[Linkpost] The Expressive Capacity of State Space Models: A Formal Language Perspective

Link post

Paper authors: Yash Sarrof, Yana Veitsman, Michael Hahn.

Context: architectures with weak forward passes can be differentially transparent; see e.g. this comment /​ the whole thread and research agendas like externalized reasoning or the translucent thought hypothesis.

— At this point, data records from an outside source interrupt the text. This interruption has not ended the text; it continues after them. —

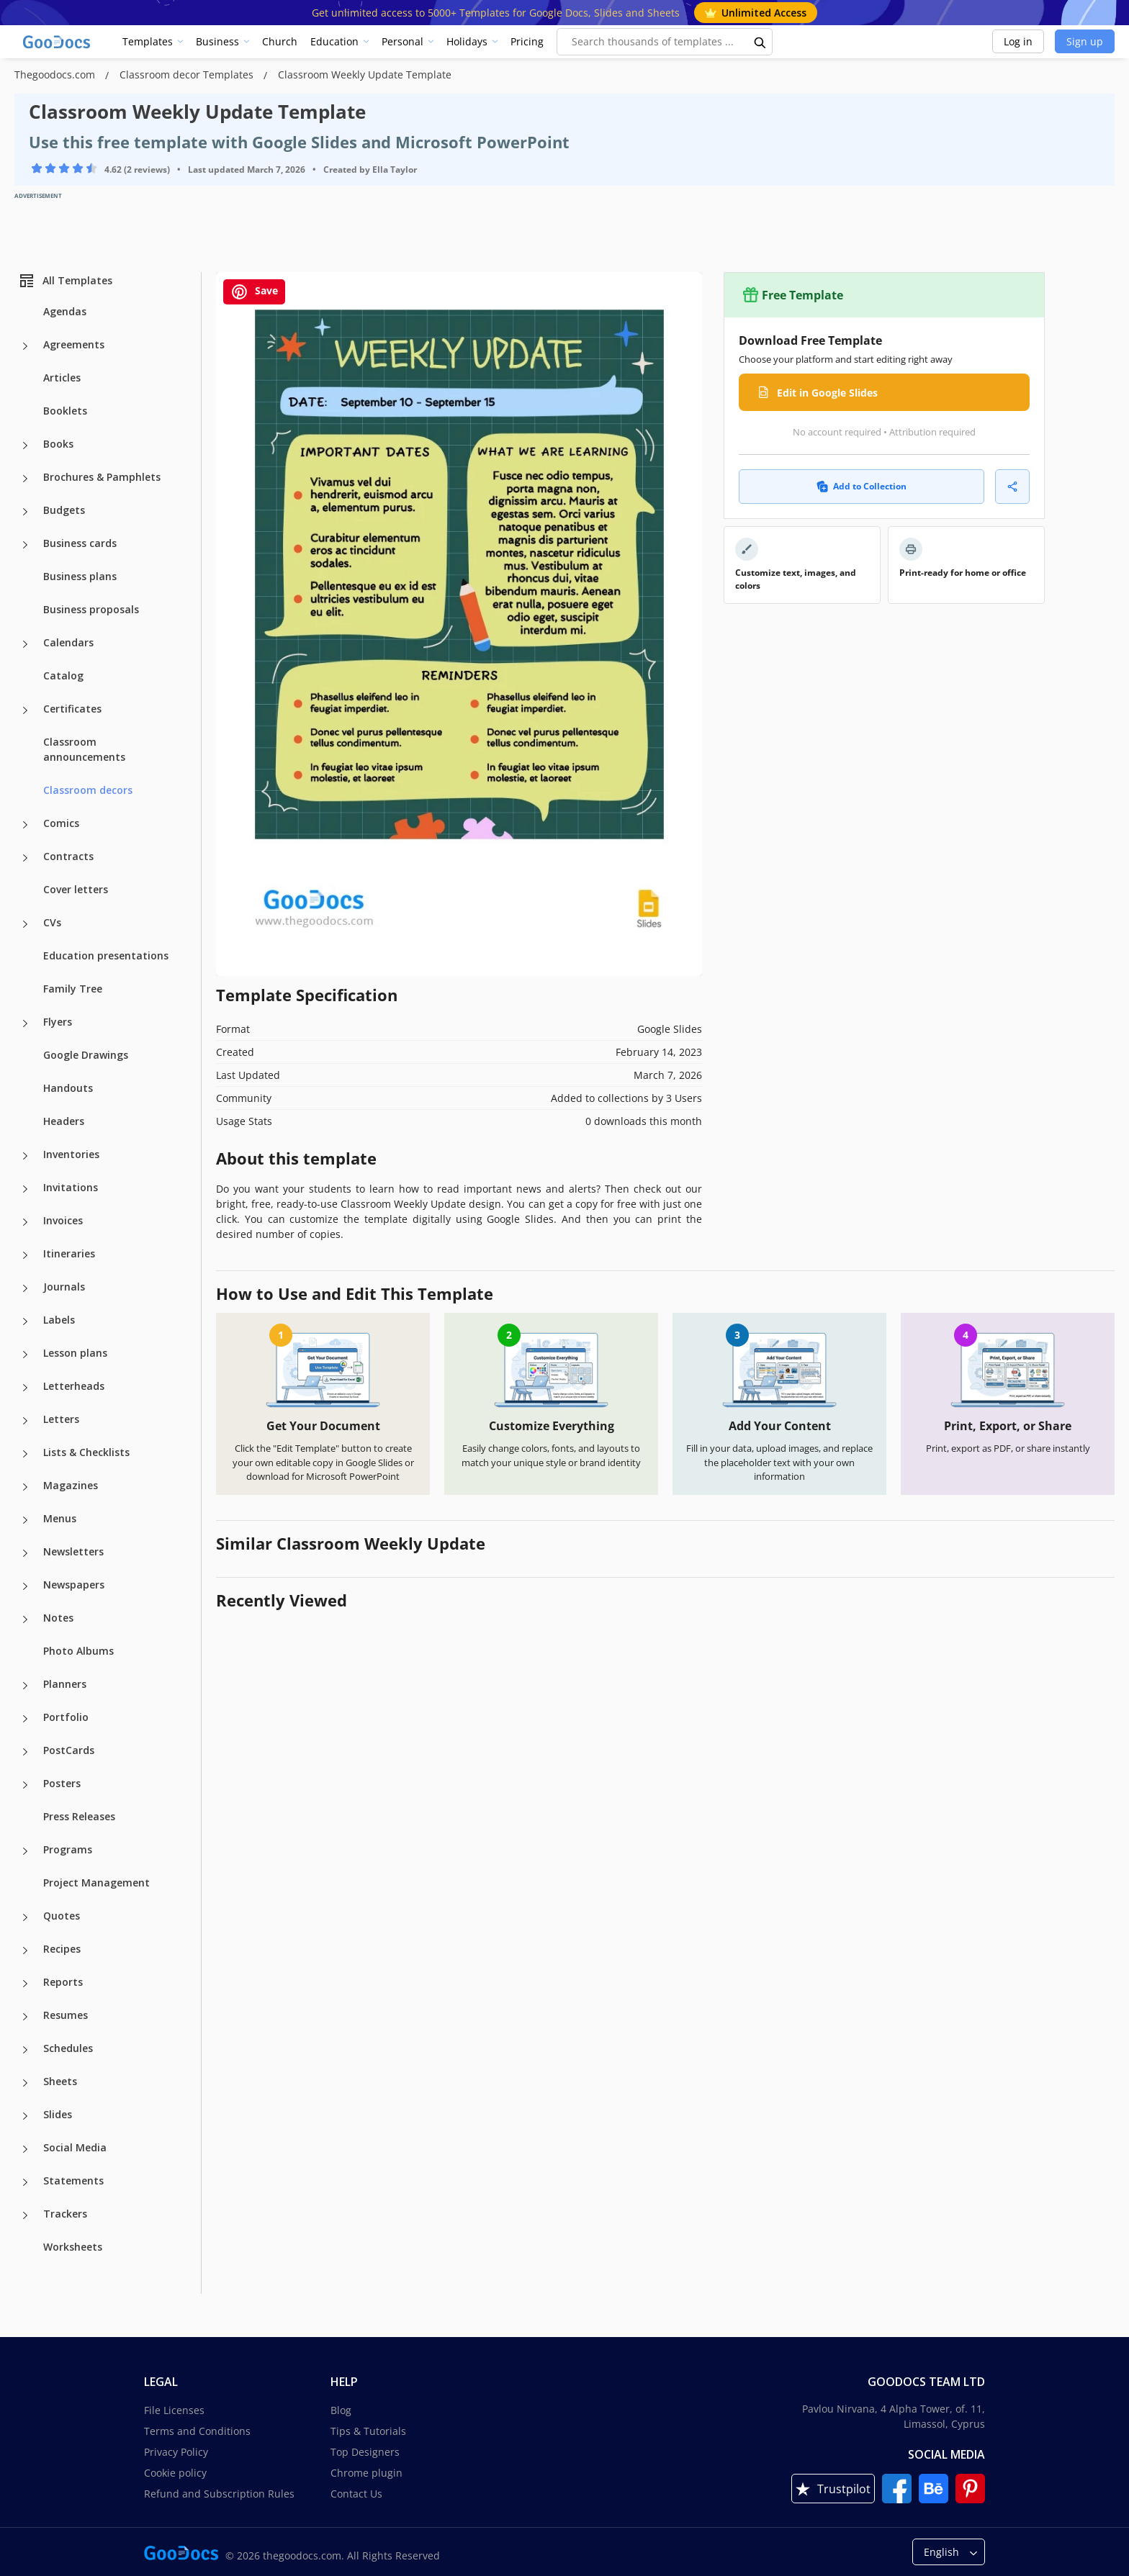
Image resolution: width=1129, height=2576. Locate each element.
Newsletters (73, 1551)
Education (334, 41)
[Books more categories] (25, 445)
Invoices (63, 1220)
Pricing (527, 41)
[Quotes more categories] (25, 1917)
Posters (62, 1783)
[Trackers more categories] (25, 2215)
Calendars (68, 642)
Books (58, 444)
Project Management (96, 1882)
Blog (340, 2410)
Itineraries (69, 1253)
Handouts (68, 1088)
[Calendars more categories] (25, 644)
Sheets (60, 2081)
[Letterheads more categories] (25, 1387)
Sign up (1084, 41)
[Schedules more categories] (25, 2050)
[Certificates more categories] (25, 710)
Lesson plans (75, 1353)
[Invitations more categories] (25, 1189)
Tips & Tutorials (368, 2431)
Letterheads (73, 1386)
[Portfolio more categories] (25, 1719)
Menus (59, 1518)
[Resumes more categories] (25, 2017)
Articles (62, 377)
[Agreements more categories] (25, 346)
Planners (64, 1684)
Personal (402, 41)
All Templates (65, 280)
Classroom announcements (84, 749)
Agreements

Summary thread: https://​​x.com/​​yashYRS/​​status/​​1795340993757352402. Summary of the summary thread: like transformers, which have weak forward passes, SSMs are also in the TC0 computational complexity class, ‘but cover distinct fragments within it’. ‘SSMs can track hierarchical structures with optimal memory [...] suggesting that SSMs, while being more parallellizable, maintain sufficient power to handle the hierarchical structure of language.’

Abstract:

Recently, recurrent models based on linear state space models (SSMs) have shown promising performance in language modeling (LM), competititve with transformers. However, there is little understanding of the in-principle abilities of such models, which could provide useful guidance to the search for better LM architectures. We present a comprehensive theoretical study of the capacity of such SSMs as it compares to that of transformers and traditional RNNs. We find that SSMs and transformers have overlapping but distinct strengths. In star-free state tracking, SSMs implement straightforward and exact solutions to problems that transformers struggle to represent exactly. They can also model bounded hierarchical structure with optimal memory even without simulating a stack. On the other hand, we identify a design choice in current SSMs that limits their expressive power. We discuss implications for SSM and LM research, and verify results empirically on a recent SSM, Mamba.